WHAT TO WORK ON: Using the data beneath this instruction, retype only the lines from the one that contains "which aisle of" down to the one that contains "Even without any", both included, exactly as they appear.

EXCERPTED RECORDS:
┌────────

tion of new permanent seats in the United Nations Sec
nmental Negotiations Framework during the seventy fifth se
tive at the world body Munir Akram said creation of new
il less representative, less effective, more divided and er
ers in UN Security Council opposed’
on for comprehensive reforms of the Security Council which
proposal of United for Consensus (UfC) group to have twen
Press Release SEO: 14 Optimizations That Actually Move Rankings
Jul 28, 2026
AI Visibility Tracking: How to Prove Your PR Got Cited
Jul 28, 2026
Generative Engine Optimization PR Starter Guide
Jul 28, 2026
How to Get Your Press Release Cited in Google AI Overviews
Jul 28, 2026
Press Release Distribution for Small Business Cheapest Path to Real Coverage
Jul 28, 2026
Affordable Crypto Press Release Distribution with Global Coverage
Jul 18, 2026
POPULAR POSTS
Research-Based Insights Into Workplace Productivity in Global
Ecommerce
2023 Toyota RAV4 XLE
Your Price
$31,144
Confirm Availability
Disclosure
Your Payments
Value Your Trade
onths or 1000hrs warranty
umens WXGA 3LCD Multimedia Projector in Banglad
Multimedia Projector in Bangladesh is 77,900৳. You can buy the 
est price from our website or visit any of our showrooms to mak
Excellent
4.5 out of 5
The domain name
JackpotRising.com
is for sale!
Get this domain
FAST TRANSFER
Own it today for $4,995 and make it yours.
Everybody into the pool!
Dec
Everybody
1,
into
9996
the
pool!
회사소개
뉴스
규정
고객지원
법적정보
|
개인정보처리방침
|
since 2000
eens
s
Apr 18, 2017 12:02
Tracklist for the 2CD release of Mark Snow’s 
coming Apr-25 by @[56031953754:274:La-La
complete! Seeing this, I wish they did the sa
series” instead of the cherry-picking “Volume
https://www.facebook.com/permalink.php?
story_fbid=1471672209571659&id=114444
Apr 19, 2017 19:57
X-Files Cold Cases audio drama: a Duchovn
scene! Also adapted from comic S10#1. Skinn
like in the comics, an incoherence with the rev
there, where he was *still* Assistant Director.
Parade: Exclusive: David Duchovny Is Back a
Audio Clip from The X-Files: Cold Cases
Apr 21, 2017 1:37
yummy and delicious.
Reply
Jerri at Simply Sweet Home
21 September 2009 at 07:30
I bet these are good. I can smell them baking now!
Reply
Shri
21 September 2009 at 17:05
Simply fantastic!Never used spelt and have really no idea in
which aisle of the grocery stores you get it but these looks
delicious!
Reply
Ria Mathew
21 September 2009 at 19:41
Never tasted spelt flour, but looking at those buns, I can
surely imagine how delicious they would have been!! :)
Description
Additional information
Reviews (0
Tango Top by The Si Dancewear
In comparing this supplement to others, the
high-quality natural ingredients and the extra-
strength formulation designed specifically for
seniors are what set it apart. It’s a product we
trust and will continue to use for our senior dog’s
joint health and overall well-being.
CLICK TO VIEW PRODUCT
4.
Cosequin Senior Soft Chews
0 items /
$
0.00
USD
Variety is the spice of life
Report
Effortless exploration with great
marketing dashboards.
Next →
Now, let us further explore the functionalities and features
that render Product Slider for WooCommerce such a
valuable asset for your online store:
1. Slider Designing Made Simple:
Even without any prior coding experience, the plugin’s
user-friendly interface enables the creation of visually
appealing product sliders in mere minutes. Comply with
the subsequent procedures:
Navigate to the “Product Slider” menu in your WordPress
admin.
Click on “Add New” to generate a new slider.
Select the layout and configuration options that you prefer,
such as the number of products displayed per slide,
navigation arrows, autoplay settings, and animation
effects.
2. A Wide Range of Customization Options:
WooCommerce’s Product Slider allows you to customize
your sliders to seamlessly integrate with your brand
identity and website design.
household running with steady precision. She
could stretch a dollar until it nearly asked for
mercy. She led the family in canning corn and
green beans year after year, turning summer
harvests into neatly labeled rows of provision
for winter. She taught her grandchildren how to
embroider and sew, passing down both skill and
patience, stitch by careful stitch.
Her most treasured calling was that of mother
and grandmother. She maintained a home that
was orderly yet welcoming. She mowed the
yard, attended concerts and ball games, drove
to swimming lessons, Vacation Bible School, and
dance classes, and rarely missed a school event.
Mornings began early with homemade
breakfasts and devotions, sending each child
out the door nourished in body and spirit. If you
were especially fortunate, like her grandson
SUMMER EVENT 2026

└────────

EXERCISE OUTPUT:
which aisle of the grocery stores you get it but these looks
delicious!
Reply
Ria Mathew
21 September 2009 at 19:41
Never tasted spelt flour, but looking at those buns, I can
surely imagine how delicious they would have been!! :)
Description
Additional information
Reviews (0
Tango Top by The Si Dancewear
In comparing this supplement to others, the
high-quality natural ingredients and the extra-
strength formulation designed specifically for
seniors are what set it apart. It’s a product we
trust and will continue to use for our senior dog’s
joint health and overall well-being.
CLICK TO VIEW PRODUCT
4.
Cosequin Senior Soft Chews
0 items /
$
0.00
USD
Variety is the spice of life
Report
Effortless exploration with great
marketing dashboards.
Next →
Now, let us further explore the functionalities and features
that render Product Slider for WooCommerce such a
valuable asset for your online store:
1. Slider Designing Made Simple:
Even without any prior coding experience, the plugin’s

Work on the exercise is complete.